Using the listing below, retype the line bearing "Erforderliche Felder sind mit" and each line after it, word for word, and nothing further.

☆ ☆ ☆

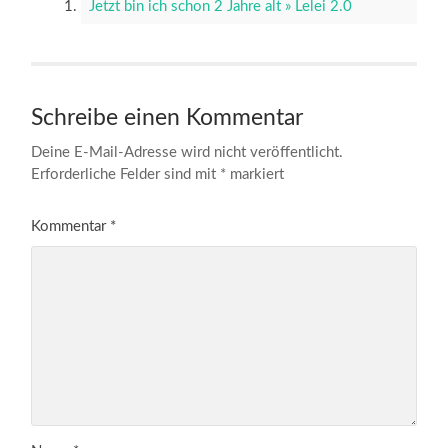
Jetzt bin ich schon 2 Jahre alt » Lelei 2.0
Schreibe einen Kommentar
Deine E-Mail-Adresse wird nicht veröffentlicht.
Erforderliche Felder sind mit
*
markiert
Kommentar
*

☆ ☆ ☆

▶ [Answer space]:
Erforderliche Felder sind mit
*
markiert
Kommentar
*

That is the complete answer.